If tumors were removed, tissue samples may be sent for laboratory testing to confirm the type of neoplastic cells present and ensure that large enough healthy tissue margins were excised to prevent cancer spreading.
Hospitalization to provide intravenous fluids and medication and to monitor your cat may be required for 24 to 48 hours. If malignant tumors were removed, chemotherapy may be recommended following surgery.
Partial gastrectomy for malignant tumors are associated with guarded prognosis and pets undergoing this procedure for this condition may survive less than a year after surgery. The procedure is more effective at addressing benign tumors. The possibility of tumor recurrence exists.

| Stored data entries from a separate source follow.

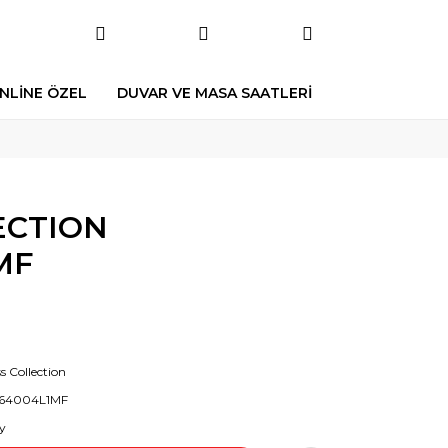
NLİNE ÖZEL
DUVAR VE MASA SAATLERİ
ECTION
MF
s Collection
64004L1MF
y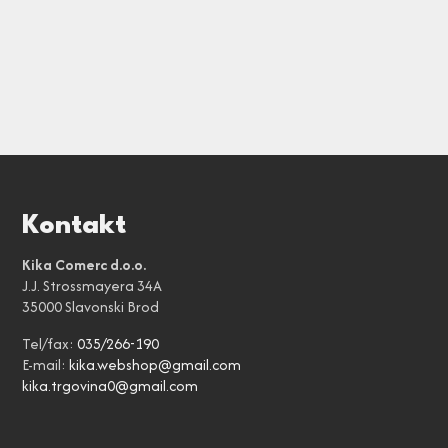
Kontakt
Kika Comerc d.o.o.
J.J. Strossmayera 34A
35000 Slavonski Brod
Tel/fax:
035/266-190
E-mail:
kika.webshop@gmail.com
kika.trgovina0@gmail.com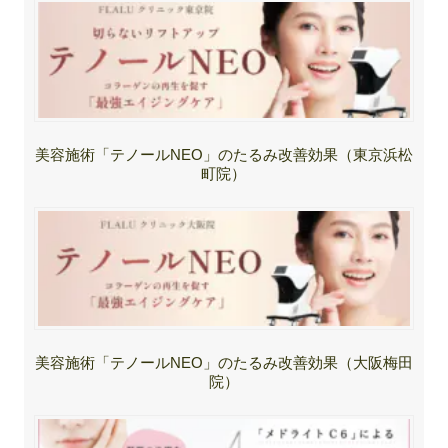
美容施術「テノールNEO」のたるみ改善効果（東京浜松
町院）
美容施術「テノールNEO」のたるみ改善効果（大阪梅田
院）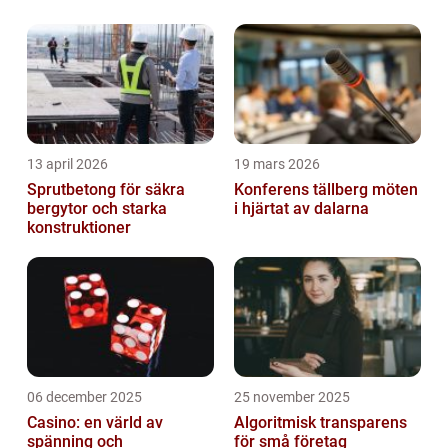
13 april 2026
19 mars 2026
Sprutbetong för säkra
Konferens tällberg möten
bergytor och starka
i hjärtat av dalarna
konstruktioner
06 december 2025
25 november 2025
Casino: en värld av
Algoritmisk transparens
spänning och
för små företag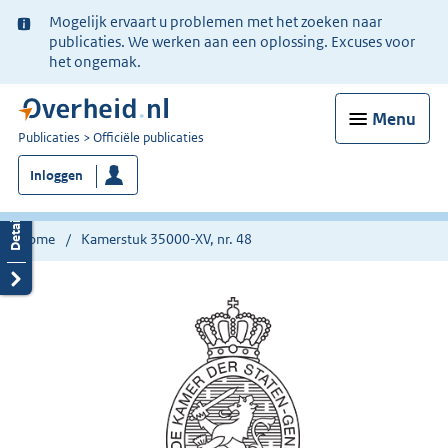
Ter
Mogelijk ervaart u problemen met het zoeken naar
informatie:
publicaties. We werken aan een oplossing. Excuses voor
het ongemak.
Menu
U
Publicaties
Officiële publicaties
bent
Inloggen
nu
hier:
Home
Kamerstuk 35000-XV, nr. 48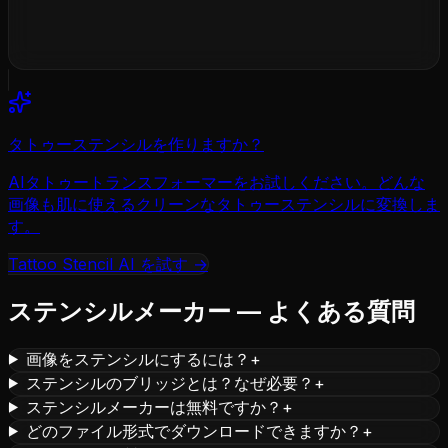
EPS, GIF, WebP, TIFF, BMP — 最大50MB
タトゥーステンシルを作りますか？
AIタトゥートランスフォーマーをお試しください。どんな
画像も肌に使えるクリーンなタトゥーステンシルに変換しま
す。
Tattoo Stencil AI を試す
→
ステンシルメーカー — よくある質問
画像をステンシルにするには？
+
ステンシルのブリッジとは？なぜ必要？
+
ステンシルメーカーは無料ですか？
+
どのファイル形式でダウンロードできますか？
+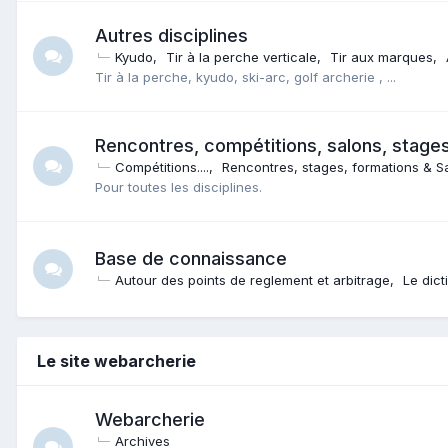
Autres disciplines
Kyudo
Tir à la perche verticale
Tir aux marques
Tir à la perche, kyudo, ski-arc, golf archerie , ...
Rencontres, compétitions, salons, stages
Compétitions....
Rencontres, stages, formations & Sa
Pour toutes les disciplines.
Base de connaissance
Autour des points de reglement et arbitrage
Le dict
Le site webarcherie
Webarcherie
Archives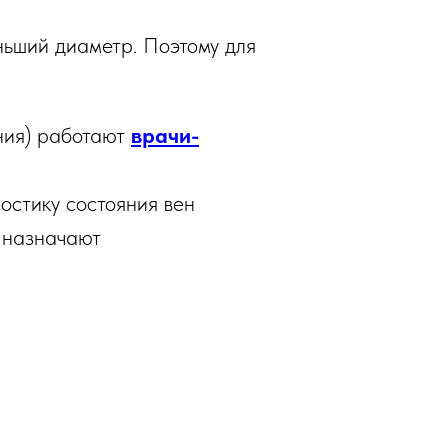
ньший диаметр. Поэтому для
ения) работают
врачи-
остику состояния вен
, назначают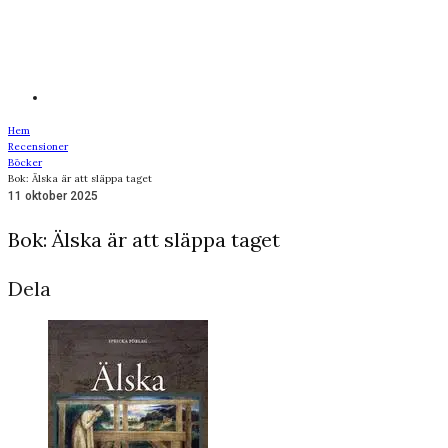
Hem
Recensioner
Böcker
Bok: Älska är att släppa taget
11 oktober 2025
Bok: Älska är att släppa taget
Dela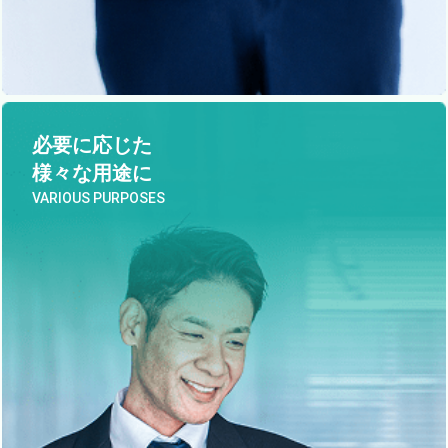
必要に応じた
様々な用途に
VARIOUS PURPOSES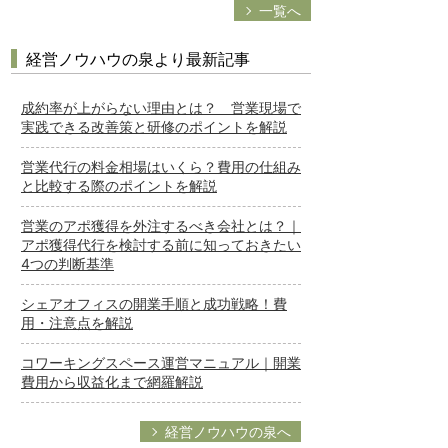
一覧へ
経営ノウハウの泉より最新記事
成約率が上がらない理由とは？ 営業現場で
実践できる改善策と研修のポイントを解説
営業代行の料金相場はいくら？費用の仕組み
と比較する際のポイントを解説
営業のアポ獲得を外注するべき会社とは？｜
アポ獲得代行を検討する前に知っておきたい
4つの判断基準
シェアオフィスの開業手順と成功戦略！費
用・注意点を解説
コワーキングスペース運営マニュアル｜開業
費用から収益化まで網羅解説
経営ノウハウの泉へ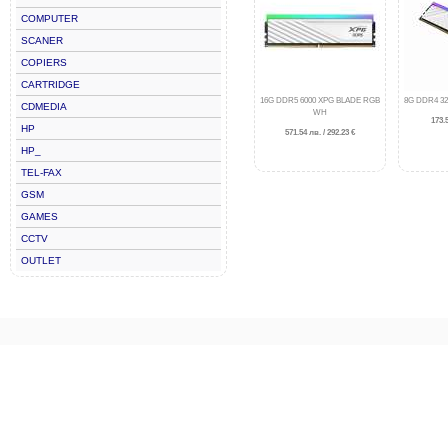
COMPUTER
SCANER
COPIERS
CARTRIDGE
16G DDR5 6000 XPG BLADE RGB
8G DDR4 3
CDMEDIA
WH
173.5
HP
571.54 лв. / 292.23 €
HP_
TEL-FAX
GSM
GAMES
CCTV
OUTLET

Post gastric surgery, your cat will require cage rest for a few days and restricted activity for 2 weeks in order to allow healing of incisions. The use of an E-collar will be recommended to keep your cat from licking or scratching their abdominal incision. Painkillers and medication provided by your veterinarian should be administered as directed. The surgical incision should be monitored for signs of bleeding or abnormal discharge. Your cat's food and water intake and overall alertness and body temperature should also be noted and any concerns addressed with your veterinarian. Your veterinarian may suggest a special diet postoperatively to reduce stress on the gastrointestinal system during recovery and possibly on an ongoing basis. If ulcers were present antacids may be prescribed. If malignancy was present, chemotherapy may be required.
The cost of this procedure including tests, medication, anesthetic, procedure and postoperative care ranges from $1,000 to $3,000 depending on your geographical region and the degree of care required. Chemotherapy treatment will incur additional expenses.
Short-term complications are rare, however long-term risks associated with partial gastrectomy include gastrointestinal disorder including dumping syndrome, anorexia and malnutrition.
As long-term prognosis when cancer is present is poor, and surgery is invasive, pet owners should discuss options with their veterinarian prior to choosing surgical intervention.
Prevention of gastric tumors is problematic, however closely monitoring your cat for signs of illness, regular veterinary care, a healthy diet, and adequate exercise will increase your cat's overall health and wellbeing and address medical conditions at an early stage.